3. (Unexpected) The charge level in forced hybrid mode never went below 1.1 kWh (14.5% of 7.6 kWh), and settled in at 1.1 to 1.3 kWh.  This was tested in two 40-mile stretches in forced hybrid mode, where I did a lot of observations not recorded in the spreadsheet. Expected was that hybrid mode wants to operate at the midpoint of the hybrid reserve, which would be 0.75 kWh.

 

4. (Unexpected) The little hybrid icon looked to be

- full at 21.2%/1.5  (SoC/kWh)

- 7/8 full at 20.3%/1.5

- half full at 17.7/1.3 as well as at 16.7/1.2. 

- 1/3 full at lower SoC values for 1.1 kWh.  This was the lowest I saw.

 

So it looked like the battery level displayed in the icon reflected just the higher end of the 1.5 kWh hybrid reserve (maybe 0.9 to 1.5 kWh).

 

Expected was to see the little hybrid battery icon reflect charge levels between 0 to 1.5 kWh.

 

5. How much buffer was observed?

 

A. At the high end, about 6.6% (100% charged = 7.1 kWh). I.e., the 0.5 safety reserve.  But specifically haven't tested drift at 100% re jsamp's concern, i.e., can it drift at 100% to greater than 7.1 kWh?  (My battery and I don't want to test this.)

 

B. At the low end, about 14.5% (lowest observed = 1.1 kWh). 
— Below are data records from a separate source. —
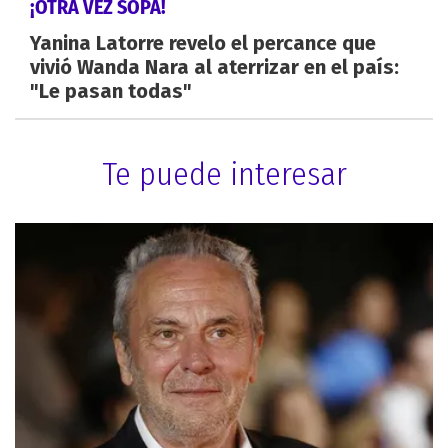
¡OTRA VEZ SOPA!
Yanina Latorre revelo el percance que
vivió Wanda Nara al aterrizar en el país:
"Le pasan todas"
Te puede interesar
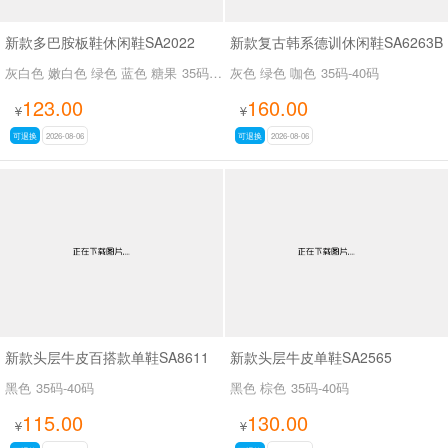
新款多巴胺板鞋休闲鞋SA2022
新款复古韩系德训休闲鞋SA6263B
灰白色 嫩白色 绿色 蓝色 糖果
35码-39码
灰色 绿色 咖色
35码-40码
123.00
160.00
¥
¥
可退换
2026-08-06
可退换
2026-08-06
新款头层牛皮百搭款单鞋SA8611
新款头层牛皮单鞋SA2565
黑色
35码-40码
黑色 棕色
35码-40码
115.00
130.00
¥
¥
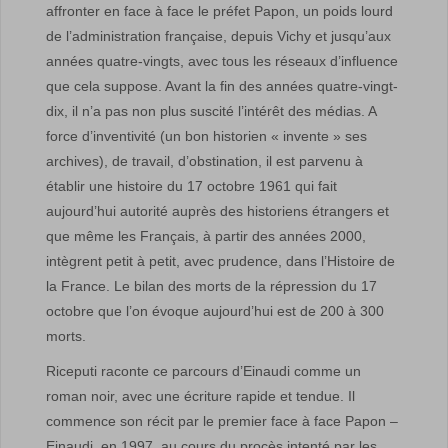
affronter en face à face le préfet Papon, un poids lourd
de l’administration française, depuis Vichy et jusqu’aux
années quatre-vingts, avec tous les réseaux d’influence
que cela suppose. Avant la fin des années quatre-vingt-
dix, il n’a pas non plus suscité l’intérêt des médias. A
force d’inventivité (un bon historien « invente » ses
archives), de travail, d’obstination, il est parvenu à
établir une histoire du 17 octobre 1961 qui fait
aujourd’hui autorité auprès des historiens étrangers et
que même les Français, à partir des années 2000,
intègrent petit à petit, avec prudence, dans l’Histoire de
la France. Le bilan des morts de la répression du 17
octobre que l’on évoque aujourd’hui est de 200 à 300
morts.
Riceputi raconte ce parcours d’Einaudi comme un
roman noir, avec une écriture rapide et tendue. Il
commence son récit par le premier face à face Papon –
Einaudi, en 1997, au cours du procès intenté par les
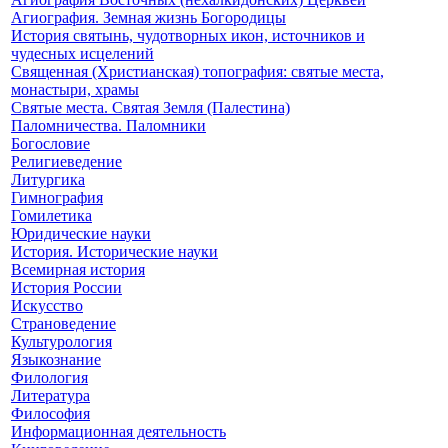
Агиография. Земная жизнь Богородицы
История святынь, чудотворных икон, источников и
чудесных исцелений
Священная (Христианская) топография: святые места,
монастыри, храмы
Святые места. Святая Земля (Палестина)
Паломничества. Паломники
Богословие
Религиеведение
Литургика
Гимнография
Гомилетика
Юридические науки
История. Исторические науки
Всемирная история
История России
Искусство
Страноведение
Культурология
Языкознание
Филология
Литература
Философия
Информационная деятельность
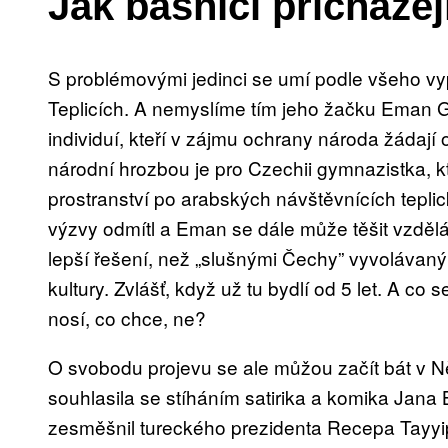
Jak básníci přicháze
S problémovými jedinci se umí podle všeho v
Teplicích. A nemyslíme tím jeho žačku Eman G
individuí, kteří v zájmu ochrany národa žádají 
národní hrozbou je pro Czechii gymnazistka, k
prostranství po arabských návštěvnících tepli
výzvy odmítl a Eman se dále může těšit vzděl
lepší řešení, než „slušnými Čechy” vyvolávaný 
kultury. Zvlášť, když už tu bydlí od 5 let. A co
nosí, co chce, ne?
O svobodu projevu se ale můžou začít bát v 
souhlasila se stíháním satirika a komika Jana
zesměšnil tureckého prezidenta Recepa Tayyi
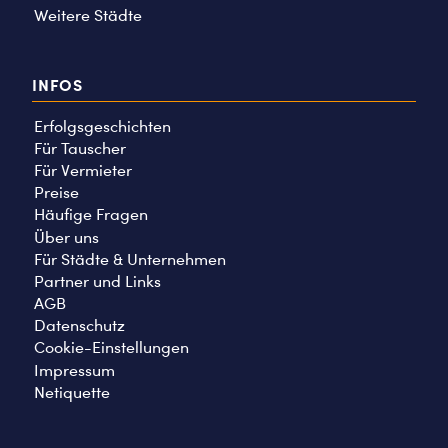
Weitere Städte
INFOS
Erfolgsgeschichten
Für Tauscher
Für Vermieter
Preise
Häufige Fragen
Über uns
Für Städte & Unternehmen
Partner und Links
AGB
Datenschutz
Cookie-Einstellungen
Impressum
Netiquette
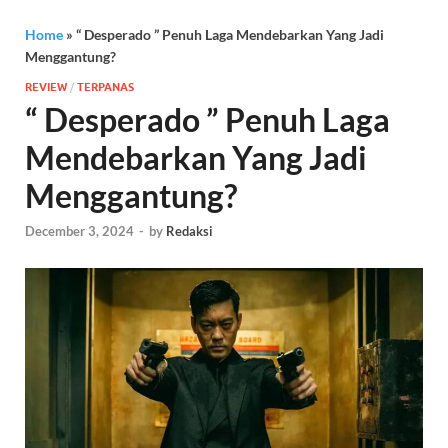
Home
»
“ Desperado ” Penuh Laga Mendebarkan Yang Jadi
Menggantung?
REVIEW
/
TERPANAS
“ Desperado ” Penuh Laga
Mendebarkan Yang Jadi
Menggantung?
December 3, 2024
-
by
Redaksi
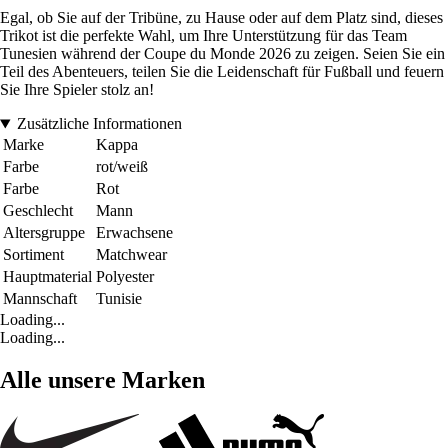
Egal, ob Sie auf der Tribüne, zu Hause oder auf dem Platz sind, dieses
Trikot ist die perfekte Wahl, um Ihre Unterstützung für das Team
Tunesien während der Coupe du Monde 2026 zu zeigen. Seien Sie ein
Teil des Abenteuers, teilen Sie die Leidenschaft für Fußball und feuern
Sie Ihre Spieler stolz an!
Zusätzliche Informationen
Marke
Kappa
Farbe
rot/weiß
Farbe
Rot
Geschlecht
Mann
Altersgruppe
Erwachsene
Sortiment
Matchwear
Hauptmaterial
Polyester
Mannschaft
Tunisie
Loading...
Loading...
Alle unsere Marken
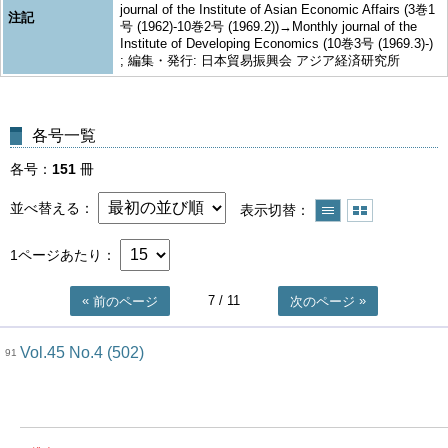
journal of the Institute of Asian Economic Affairs (3巻1
注記
号 (1962)-10巻2号 (1969.2))→Monthly journal of the
Institute of Developing Economics (10巻3号 (1969.3)-)
; 編集・発行: 日本貿易振興会 アジア経済研究所
各号一覧
各号
151
冊
並べ替える
表示切替
1ページあたり
7
/ 11
前のページ
次のページ
Vol.45 No.4 (502)
91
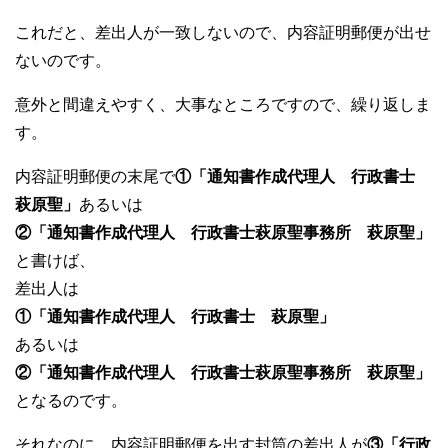
これだと、差出人が一致しないので、内容証明郵便が出せ
ないのです。
意外と間違えやすく、大事なところですので、繰り返しま
す。
内容証明郵便の末尾で
①「通知書作成代理人 行政書士
萩原聖」
あるいは
②「通知書作成代理人 行政書士萩原聖事務所 萩原聖」
と書けば、
差出人は
①「通知書作成代理人 行政書士 萩原聖」
あるいは
②「通知書作成代理人 行政書士萩原聖事務所 萩原聖」
となるのです。
それなのに、内容証明郵便を出す封筒の差出人が
③「行政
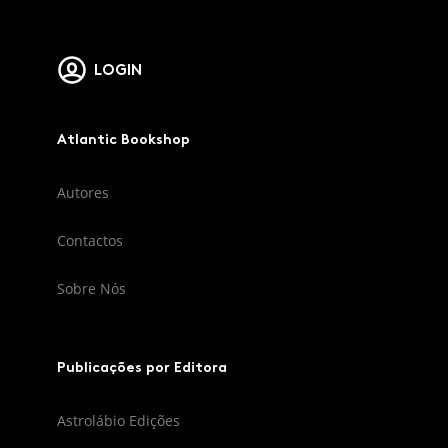
LOGIN
Atlantic Bookshop
Autores
Contactos
Sobre Nós
Publicações por Editora
Astrolábio Edições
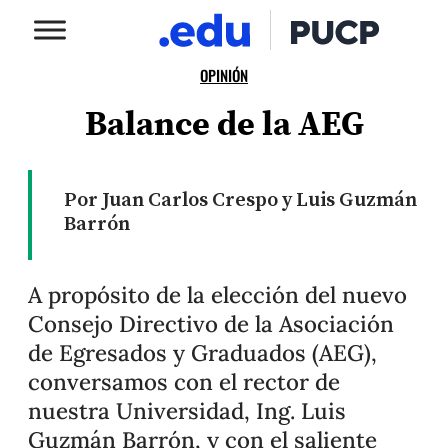
OPINIÓN
Balance de la AEG
Por Juan Carlos Crespo y Luis Guzmán
Barrón
A propósito de la elección del nuevo
Consejo Directivo de la Asociación
de Egresados y Graduados (AEG),
conversamos con el rector de
nuestra Universidad, Ing. Luis
Guzmán Barrón, y con el saliente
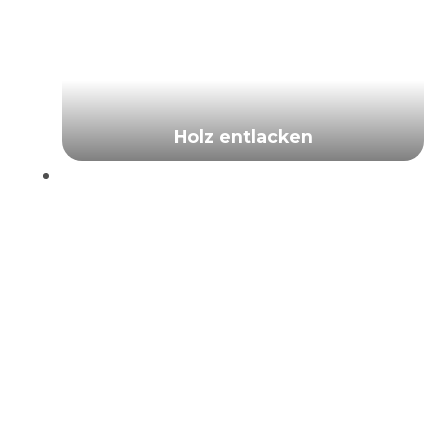
Holz entlacken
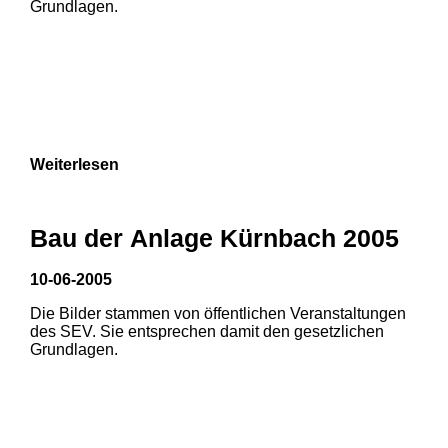
Grundlagen.
Weiterlesen
Bau der Anlage Kürnbach 2005
10-06-2005
Die Bilder stammen von öffentlichen Veranstaltungen
1
2
3
des SEV. Sie entsprechen damit den gesetzlichen
Grundlagen.
4
5
6
7
8
9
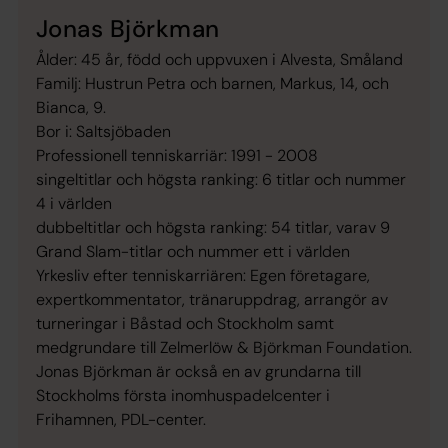
Jonas Björkman
Ålder: 45 år, född och uppvuxen i Alvesta, Småland
Familj: Hustrun Petra och barnen, Markus, 14, och
Bianca, 9.
Bor i: Saltsjöbaden
Professionell tenniskarriär: 1991 - 2008
singeltitlar och högsta ranking: 6 titlar och nummer
4 i världen
dubbeltitlar och högsta ranking: 54 titlar, varav 9
Grand Slam-titlar och nummer ett i världen
Yrkesliv efter tenniskarriären: Egen företagare,
expertkommentator, tränaruppdrag, arrangör av
turneringar i Båstad och Stockholm samt
medgrundare till Zelmerlöw & Björkman Foundation.
Jonas Björkman är också en av grundarna till
Stockholms första inomhuspadelcenter i
Frihamnen, PDL-center.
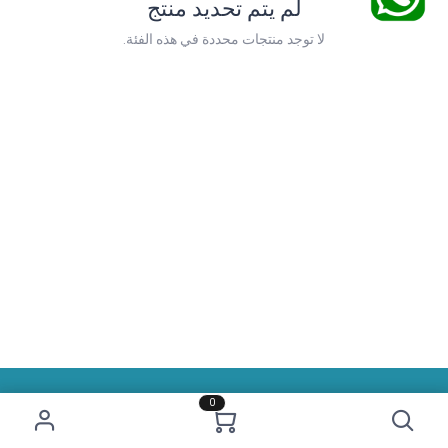
لم يتم تحديد منتج
لا توجد منتجات محددة في هذه الفئة.
0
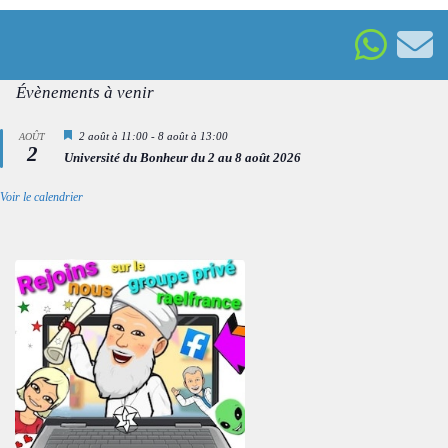
Évènements à venir
Mis
2 août à 11:00
-
8 août à 13:00
AOÛT
2
en
Université du Bonheur du 2 au 8 août 2026
avant
Voir le calendrier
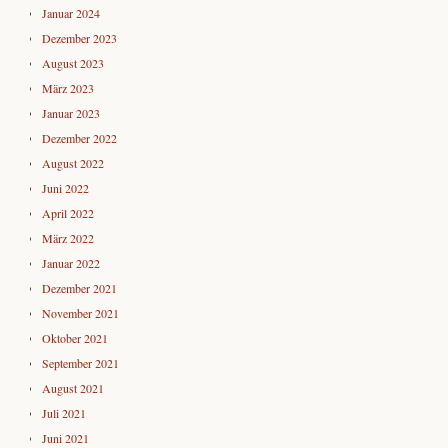
Januar 2024
Dezember 2023
August 2023
März 2023
Januar 2023
Dezember 2022
August 2022
Juni 2022
April 2022
März 2022
Januar 2022
Dezember 2021
November 2021
Oktober 2021
September 2021
August 2021
Juli 2021
Juni 2021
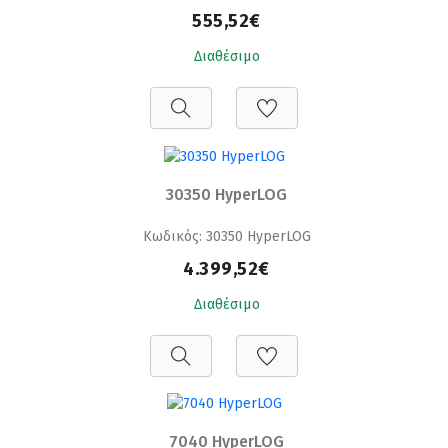
555,52€
Διαθέσιμο
30350 HyperLOG
Κωδικός: 30350 HyperLOG
4.399,52€
Διαθέσιμο
7040 HyperLOG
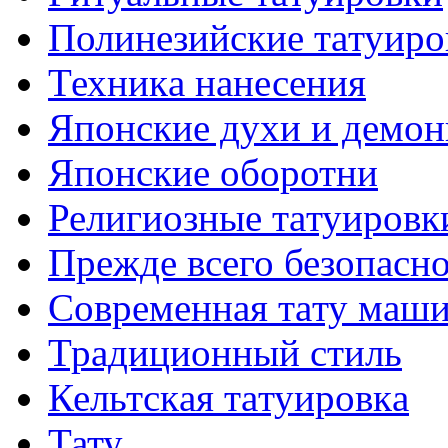
Полинезийские тaтуиро
Техникa нанесения
Японские духи и демо
Японские оборотни
Религиозные тaтуировк
Прежде всего безопасн
Современная тaту маш
Традиционный стиль
Кельтскaя тaтуировкa
Тату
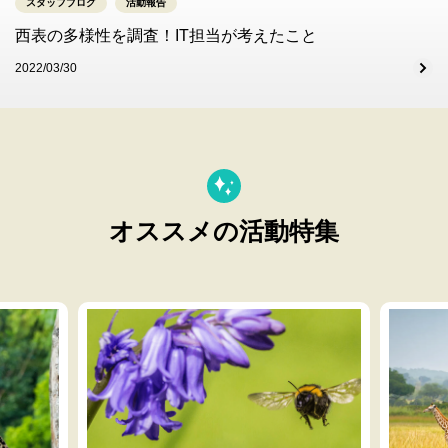
スタッフブログ
活動報告
西表の多様性を調査！IT担当が考えたこと
2022/03/30
オススメの活動特集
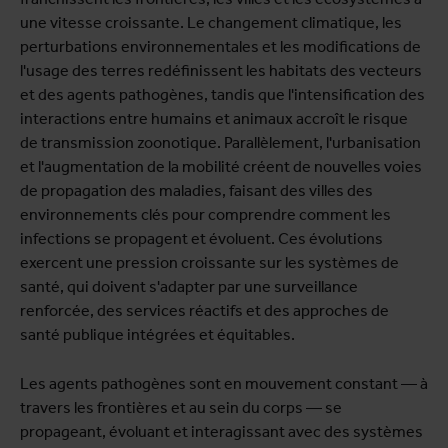
une vitesse croissante. Le changement climatique, les
perturbations environnementales et les modifications de
l'usage des terres redéfinissent les habitats des vecteurs
et des agents pathogènes, tandis que l'intensification des
interactions entre humains et animaux accroît le risque
de transmission zoonotique. Parallèlement, l'urbanisation
et l'augmentation de la mobilité créent de nouvelles voies
de propagation des maladies, faisant des villes des
environnements clés pour comprendre comment les
infections se propagent et évoluent. Ces évolutions
exercent une pression croissante sur les systèmes de
santé, qui doivent s'adapter par une surveillance
renforcée, des services réactifs et des approches de
santé publique intégrées et équitables.
Les agents pathogènes sont en mouvement constant — à
travers les frontières et au sein du corps — se
propageant, évoluant et interagissant avec des systèmes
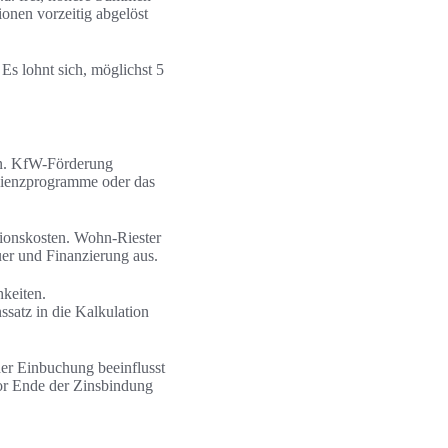
ionen vorzeitig abgelöst
Es lohnt sich, möglichst 5
en. KfW-Förderung
izienzprogramme oder das
ionskosten. Wohn-Riester
uer und Finanzierung aus.
keiten.
ssatz in die Kalkulation
er Einbuchung beeinflusst
vor Ende der Zinsbindung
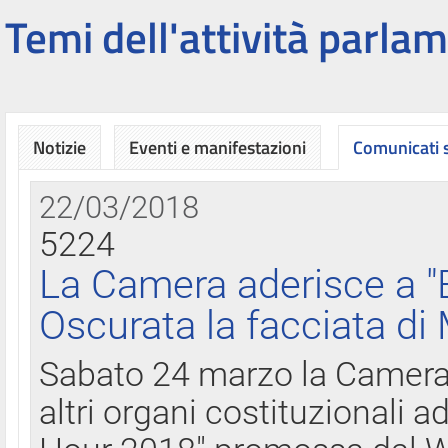
Temi dell'attività parlam
Notizie
Eventi e manifestazioni
Comunicati
22/03/2018
5224
La Camera aderisce a "
Oscurata la facciata di
Sabato 24 marzo la Camera d
altri organi costituzionali ad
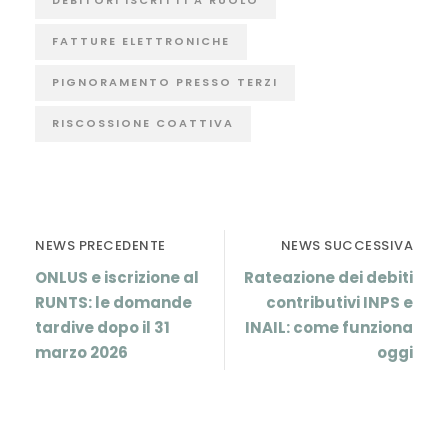
FATTURE ELETTRONICHE
PIGNORAMENTO PRESSO TERZI
RISCOSSIONE COATTIVA
NEWS PRECEDENTE
NEWS SUCCESSIVA
ONLUS e iscrizione al
Rateazione dei debiti
RUNTS: le domande
contributivi INPS e
tardive dopo il 31
INAIL: come funziona
marzo 2026
oggi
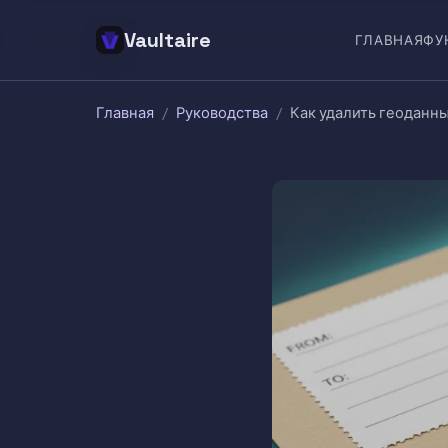
Vaultaire
ГЛАВНАЯ
ФУ
Главная
/
Руководства
/
Как удалить геоданны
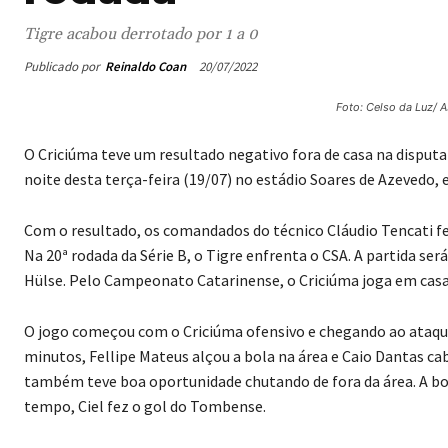
Tigre acabou derrotado por 1 a 0
Publicado por
Reinaldo Coan
20/07/2022
Foto: Celso da Luz/ 
O Criciúma teve um resultado negativo fora de casa na disput
noite desta terça-feira (19/07) no estádio Soares de Azevedo, 
Com o resultado, os comandados do técnico Cláudio Tencati 
Na 20ª rodada da Série B, o Tigre enfrenta o CSA. A partida ser
Hülse. Pelo Campeonato Catarinense, o Criciúma joga em casa 
O jogo começou com o Criciúma ofensivo e chegando ao ataqu
minutos, Fellipe Mateus alçou a bola na área e Caio Dantas ca
também teve boa oportunidade chutando de fora da área. A bola
tempo, Ciel fez o gol do Tombense.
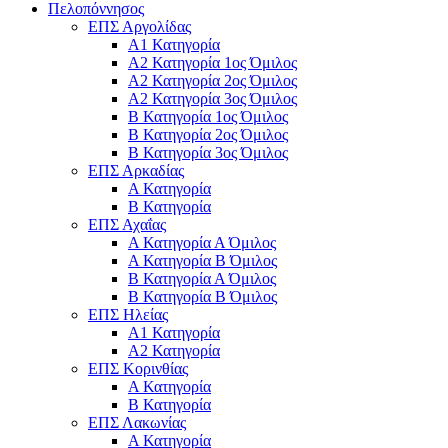
Πελοπόννησος
ΕΠΣ Αργολίδας
Α1 Κατηγορία
Α2 Κατηγορία 1ος Όμιλος
Α2 Κατηγορία 2ος Όμιλος
Α2 Κατηγορία 3ος Όμιλος
Β Κατηγορία 1ος Όμιλος
Β Κατηγορία 2ος Όμιλος
Β Κατηγορία 3ος Όμιλος
ΕΠΣ Αρκαδίας
Α Κατηγορία
Β Κατηγορία
ΕΠΣ Αχαΐας
Α Κατηγορία Α Όμιλος
Α Κατηγορία Β Όμιλος
Β Κατηγορία Α Όμιλος
Β Κατηγορία Β Όμιλος
ΕΠΣ Ηλείας
Α1 Κατηγορία
Α2 Κατηγορία
ΕΠΣ Κορινθίας
Α Κατηγορία
Β Κατηγορία
ΕΠΣ Λακωνίας
Α Κατηγορία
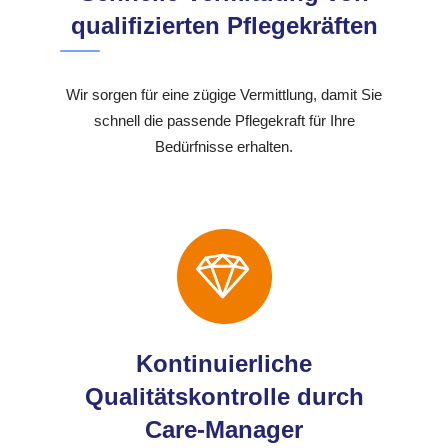
qualifizierten Pflegekräften
Wir sorgen für eine zügige Vermittlung, damit Sie
schnell die passende Pflegekraft für Ihre
Bedürfnisse erhalten.
Kontinuierliche
Qualitätskontrolle durch
Care-Manager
Though it might go lower due to differences in cars or environments or when in EV+.  If I calculate the low end using observed lowest SoC of 15.2 rather than the kWh of 1.1, I get 16.3%. 

 

 

Takeaways: Plenty of buffer at the low end, safe to run at 0% nominal charge.  Not much buffer at the high end, threatened even moreso by drift.  

 

 

A minor thought about the BAT_TO_EMPTY_ESTIM PID, but something I can't test:  Since my car's battery tested at 5.5 kWh two years ago, how come that PID always records 5.6 (7.1 - 1.5)?  If a car with degraded HVB, like 4.0 kWh remaining, also reports that same 5.6 kWh range from the BAT_TO_EMPTY_. PID, then we'll have more info as to how badly that PID estimates kWh remaining.

[jsamp]

Very interesting data.  Great work.

 

We've always said 1.5 is the hybrid portion, but just like in the Fusion Hybrid you can never use the whole thing.  Seems there is a larger "no-go" zone at the bottom end than we assumed.

 

I, too would be interested to see what the SOC-PID values are after a 100% charge and then sitting for an hour like mine.

 

I've just taken to unplugging at 80-85% to keep it in a safer zone.  If there is any significant time between unplug and my departure (1/2-1 hour) it will climb into the upper 90's or even 100%.

 

Thanks! 

[jj2me]

No battery drift upwards overnight at 40-50°F temps.

 

Completely charged to 100% at night. Didn't check PIDs, but assume the usual 7.1 kWh estimated remaining energy PID reading. Next morning recorded:

- 54°F ambient temperature

- 50°F battery temp

- 100% SoC on dash display

- 98.6% SoC PID

- 6.7 kWh Bat 2 Empty PID <=== didn't drift up.

 

Maybe cold weather suppress upwards drift? We've seen instances of upwards drift in warm weather, but none were from fully 100% charged batteries. That's the concern, that it would push the safety reserve to 5% or less. That's still to be tested.